Un enfant de Puteaux ni retrouverait pas ses p’tits, alors imaginez ceux d’Argenteuil …. c’est que ça a poussé un maximum depuis que Gérard CREPEL a planté son chevalet dans ce qui était encore un bout de campagne. C’était en 1994, il y a 27 ans, Cabrel chantait la Corrida, le tunnel sous la Manche ouvrait, on découvrait de la grotte Chauvet et Crépel avait déjà sa barbe. Gérard a vécu dans une de ces petites maisons au toit rouge du second plan, maisons environnées de champs, de jardins, d’arbres. La barrière de béton, arrosée de pognon, courait dans la campagne depuis les années 58, bombant ses tours et ses arches, masquant le Mont Valérien que Crépel représente, quand il se voyait encore, de son point de vue sans doute disparu. Cette peinture est un document d’urbanisme et l’expression du savoir faire d’un peintre. Dans cet immense décor deux cultures s’affrontent sur une terre profanée, que certains nomment terrain vague, l’une de béton, l’autre de tuiles et de meulière. Avant l’herbe poussait dru et nourrissait les hommes. Crépel lui rend hommage et l’honneur du premier plan, tendant la main et le pinceau à Nadine, elle aussi Crépel, pour qui le végétal est si important et dont les toiles font face à
« Banlieue I, Argenteuil » 1994, 60 x 120, huile sur toile.   

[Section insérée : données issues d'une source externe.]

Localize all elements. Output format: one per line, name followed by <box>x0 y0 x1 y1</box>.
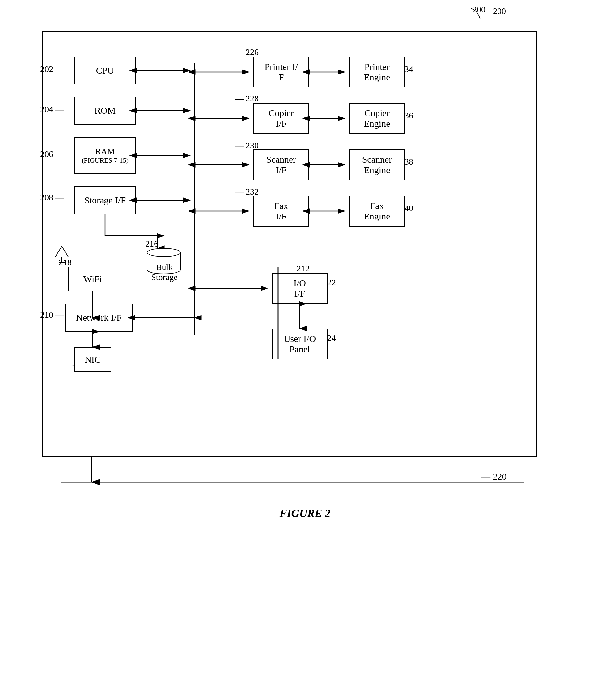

Les gares sont faites pour attendre, pour attendre l’arrivée ou le départ, la joie ou le malheur. Elles sont comme les boites aux lettres, indifférentes aux passions humaines. Celle de Barentin n’échappe pas au sort de ses sœurs, bien qu’au pied de l’immense tablier dont les muscles de brique enjambe la vallée, elle est aussi l’objet des minutes égrainées. Gérard Crépel y attendait sa violoneuse de fille que le conservatoire et le train de Paris lui rendaient aux Week-End. L’attente aiguisait son regard qui glissait sur la courbe que le train parcourait en grinçant des freins, comme le ferait l’archet d’un débutant effrayé. Gérard Crépel aime les trains à les caresser du pinceau, à en faire les héros des scènes qui habitent ses tableaux, celui de Barentin est de décembre 1994, les passagers sont encore à bord des wagons tirés par les 60 tonnes de la motrice de plus de deux mille kilowatts. Le paysage a, bien sûr, changé, tout comme le train, tout comme la gare, du moins son intérieur. Reste la courbe du monument, immobile mouvement, et le ciel qui lui ne change pas, se contentant de s’habiller de nuages, de brume ou de soleil, pour marquer les saisons et l’arrivée des trains et des étreintes. 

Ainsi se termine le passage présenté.